Edmondo Berselli: «Le manifestazioni di militanza passionale ci sono sempre state. Ora però la struttura di consenso della sinistra è in crisi»

da Milano

Edmondo Berselli, scrittore e direttore della rivista bolognese Il Mulino: Bologna baluardo della sinistra arrabbiata?
«Ho l’impressione che sia una città politicamente in mezzo al guado perché è stata storicamente la capitale del Pci, l’isola felice, ma nei passaggi successivi ha sempre avuto delle crisi di identità...».
Come la clamorosa vittoria del candidato sindaco del centrodestra Guazzaloca, nel 1999?
«Quella è stata una crisi conclamata, non tanto perché ha vinto un sindaco di centrodestra ma perché si è spaccata la sinistra. Anche oggi quello che possiamo vedere a Bologna è la difficoltà di tenere sotto un unico ombrello tutte le componenti del centrosinistra».
Quindi Bologna laboratorio della sinistra italiana.
«Sì ma in negativo, nel senso che la città che è stata la capitale morale della sinistra in Italia, sembra la dimostrazione che queste sinistre non possono stare insieme».
E come si inquadra la parabola di Cofferati, da leader movimentista a sindaco-sceriffo?
«Da sindaco ha dovuto fronteggiare un cambiamento vistoso nella società bolognese ed è entrato in conflitto con la componente estrema. Siamo sempre dentro quella sfasatura tra sinistra di governo e sinistra radicale, che non c’è in Parlamento ma esiste ancora e si fa sentire».
In modo rumoroso spesso.
«Quello che succede nelle piazze, come oggi a Bologna, è la volontà di reagire alle frustrazioni, il tentativo di riappropriarsi delle piazze. Prodi, che è bolognese di adozione, aveva come progetto politico quello di rendere governativa la sinistra critica. Non ha funzionato, ma il problema esiste, e Bologna che è stata la capitale simbolica di questa sinistra, risente ancora di più le conseguenze».

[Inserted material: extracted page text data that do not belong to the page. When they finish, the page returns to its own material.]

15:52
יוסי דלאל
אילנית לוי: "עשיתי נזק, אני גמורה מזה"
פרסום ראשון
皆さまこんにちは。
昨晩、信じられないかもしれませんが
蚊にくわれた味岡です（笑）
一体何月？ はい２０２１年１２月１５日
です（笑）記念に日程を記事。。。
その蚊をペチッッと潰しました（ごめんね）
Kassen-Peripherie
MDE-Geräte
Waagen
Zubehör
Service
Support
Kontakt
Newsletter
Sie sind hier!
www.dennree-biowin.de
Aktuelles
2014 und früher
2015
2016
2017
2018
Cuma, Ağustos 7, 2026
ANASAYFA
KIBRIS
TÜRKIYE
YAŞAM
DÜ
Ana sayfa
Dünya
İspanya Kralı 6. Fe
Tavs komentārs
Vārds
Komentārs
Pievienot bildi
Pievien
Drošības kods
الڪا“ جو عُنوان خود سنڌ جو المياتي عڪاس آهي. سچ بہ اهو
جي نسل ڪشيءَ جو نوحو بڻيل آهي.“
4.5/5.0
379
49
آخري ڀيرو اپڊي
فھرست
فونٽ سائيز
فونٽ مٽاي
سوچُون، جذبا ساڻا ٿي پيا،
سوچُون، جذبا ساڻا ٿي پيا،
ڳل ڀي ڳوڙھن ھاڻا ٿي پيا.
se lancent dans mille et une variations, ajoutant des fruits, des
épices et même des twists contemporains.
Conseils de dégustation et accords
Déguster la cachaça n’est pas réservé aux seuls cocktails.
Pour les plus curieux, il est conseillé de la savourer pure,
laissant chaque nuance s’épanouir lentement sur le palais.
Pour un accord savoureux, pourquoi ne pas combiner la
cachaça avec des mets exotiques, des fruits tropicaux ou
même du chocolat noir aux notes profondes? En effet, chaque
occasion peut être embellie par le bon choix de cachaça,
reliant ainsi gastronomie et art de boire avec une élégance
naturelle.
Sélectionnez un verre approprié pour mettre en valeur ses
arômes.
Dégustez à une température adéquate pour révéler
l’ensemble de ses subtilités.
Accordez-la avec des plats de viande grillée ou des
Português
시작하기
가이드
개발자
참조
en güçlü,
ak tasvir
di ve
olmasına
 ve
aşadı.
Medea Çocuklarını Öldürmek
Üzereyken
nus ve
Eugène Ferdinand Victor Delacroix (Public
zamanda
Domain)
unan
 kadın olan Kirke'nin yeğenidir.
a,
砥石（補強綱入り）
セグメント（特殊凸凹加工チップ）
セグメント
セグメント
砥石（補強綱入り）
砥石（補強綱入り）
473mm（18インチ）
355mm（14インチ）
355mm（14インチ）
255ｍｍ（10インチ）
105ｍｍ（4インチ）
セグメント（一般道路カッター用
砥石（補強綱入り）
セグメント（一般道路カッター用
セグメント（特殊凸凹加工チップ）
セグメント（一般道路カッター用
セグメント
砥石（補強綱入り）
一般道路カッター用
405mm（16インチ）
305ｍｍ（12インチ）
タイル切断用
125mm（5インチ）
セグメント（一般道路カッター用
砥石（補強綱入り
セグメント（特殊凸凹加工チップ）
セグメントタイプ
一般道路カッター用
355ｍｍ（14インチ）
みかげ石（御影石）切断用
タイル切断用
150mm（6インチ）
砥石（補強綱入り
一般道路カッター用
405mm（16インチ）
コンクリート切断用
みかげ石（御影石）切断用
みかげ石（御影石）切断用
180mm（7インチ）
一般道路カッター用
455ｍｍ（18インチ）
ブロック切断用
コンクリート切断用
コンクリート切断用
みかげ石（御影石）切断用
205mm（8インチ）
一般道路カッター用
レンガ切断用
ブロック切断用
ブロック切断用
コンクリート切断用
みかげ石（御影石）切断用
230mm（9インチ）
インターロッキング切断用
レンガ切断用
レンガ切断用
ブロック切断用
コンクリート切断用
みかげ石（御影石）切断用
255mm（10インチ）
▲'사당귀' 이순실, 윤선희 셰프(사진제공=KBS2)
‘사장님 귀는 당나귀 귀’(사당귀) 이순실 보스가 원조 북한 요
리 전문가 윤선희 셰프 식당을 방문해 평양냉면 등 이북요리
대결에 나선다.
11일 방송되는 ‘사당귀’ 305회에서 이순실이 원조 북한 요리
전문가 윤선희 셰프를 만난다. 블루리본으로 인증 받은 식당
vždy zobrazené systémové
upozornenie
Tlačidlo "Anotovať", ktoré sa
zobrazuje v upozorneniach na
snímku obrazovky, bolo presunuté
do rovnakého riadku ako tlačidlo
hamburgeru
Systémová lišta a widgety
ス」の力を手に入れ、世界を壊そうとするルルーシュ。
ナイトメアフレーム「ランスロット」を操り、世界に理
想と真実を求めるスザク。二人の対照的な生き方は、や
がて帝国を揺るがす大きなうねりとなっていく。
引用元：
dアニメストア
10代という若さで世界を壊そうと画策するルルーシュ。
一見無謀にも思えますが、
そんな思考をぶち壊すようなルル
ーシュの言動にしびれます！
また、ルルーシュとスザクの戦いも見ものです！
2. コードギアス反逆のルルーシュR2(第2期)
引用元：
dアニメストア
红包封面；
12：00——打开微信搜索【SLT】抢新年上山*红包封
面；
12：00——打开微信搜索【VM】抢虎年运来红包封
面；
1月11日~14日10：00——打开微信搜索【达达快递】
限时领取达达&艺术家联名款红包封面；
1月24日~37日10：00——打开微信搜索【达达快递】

Ma è in crisi tutto il cosiddetto modello «emiliano»?
«C’è una notevole omogeneità della politica emiliana, anche se si stanno manifestando quelle crepe nella struttura di consenso che derivano dal mutare delle condizioni, come si vede dal successo della Lega. Le regioni rosse non sono un arcipelago immobile, e nonostante tutto anche l’Emilia-Romagna è Padania. Non c'è quel blocco ideologico che c'era una volta, anche se rimangono pezzi di quella struttura di consenso: le coop, le organizzazioni pubbliche...».
O il mondo universitario bolognese, quelli che tiravano le uova a Giuliano Ferrara...
«Le contestazioni ci sono sempre state, la democrazia all’emiliana ha sempre avuto queste manifestazioni. Mi ricordo quando veniva a Modena Almirante tutti si divertivano a gridare cose tremende a lui, che ne diceva di altrettanto tremende dal palco...».
È la politica all’emiliana.
«Non vorrei buttarla sull’ottocentesco, è una regione moderna e civile. Ci sono ancora segmenti di militanza politica a cui piace esporre in maniera passionale le proprie posizioni, ma ci sarebbero dappertutto se fosse successo quello che è successo a Bologna nel 1980. Sono manifestazioni spiegabili e prevedibili».